Unnamed: 0,name,lastname,age
0,Dolev,Abuhazira,29
1,Shaked,Carmel,28


In [4]:
# dataframe got an dictionary as input {column name : [list of values]}
dataframe = pd.DataFrame({"name" : ["Dolev" , "Shaked"], "lastname": ["Abuhazira","Carmel"], "age": [29,28]})
dataframe

Unnamed: 0,name,lastname,age
0,Dolev,Abuhazira,29
1,Shaked,Carmel,28


In [5]:
# also we can create a dataframe with ndarray and then provide the column names in the DataFrame function.
# Note : the data type of the DataFrame's columns is determined by the data type of the array.
data = np.array([["Dolev","Abuhazira",29],["Shaked","Carmel",28]])

dataframe = pd.DataFrame(data , columns = ["name","lastname","age"])

# Access to data in the dataframe
---
we have two options for accessing to data in the dataframe:



1. Explicit Indexing:

  Explicit indexing involves accessing data using labels that you explicitly specify.
  This is typically done using .loc[] for label-based indexing.
  With explicit indexing, you specify the row and column labels to retrieve specific data points.
  the function takes two iterable objects as arguments: one for specifying the row indices and another for specifying the column labels.

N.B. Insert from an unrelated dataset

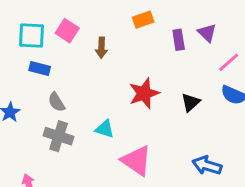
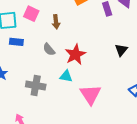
red star: (144, 93) -> (75, 54), moved
gray semicircle: (56, 102) -> (49, 49), moved
pink triangle: (136, 161) -> (90, 94), turned 30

  The general syntax for using .loc[] is as follows:
  subset = df.loc[row_labels, column_labels]

  row_labels: This can be a single label, a list of labels, a slice, or a boolean array that specifies which rows to select.
  column_labels: This can be a single label, a list of labels, or a slice that specifies which columns to select.

2. Implicit Indexing:

  Implicit indexing involves accessing data using integer positions rather than labels. This is typically done using .iloc[] for integer-based indexing. Implicit indexing is based on the numerical position of rows and columns.

  The general syntax for using .iloc[] is as follows:
  subset = df.iloc[row_indices, column_indices]

  row_indices: This can be a single index, a list of indices, a slice, or a boolean array that specifies which rows to select based on their integer positions.
  column_indices: This can be a single index, a list of indices, or a slice that specifies which columns to select based on their integer positions.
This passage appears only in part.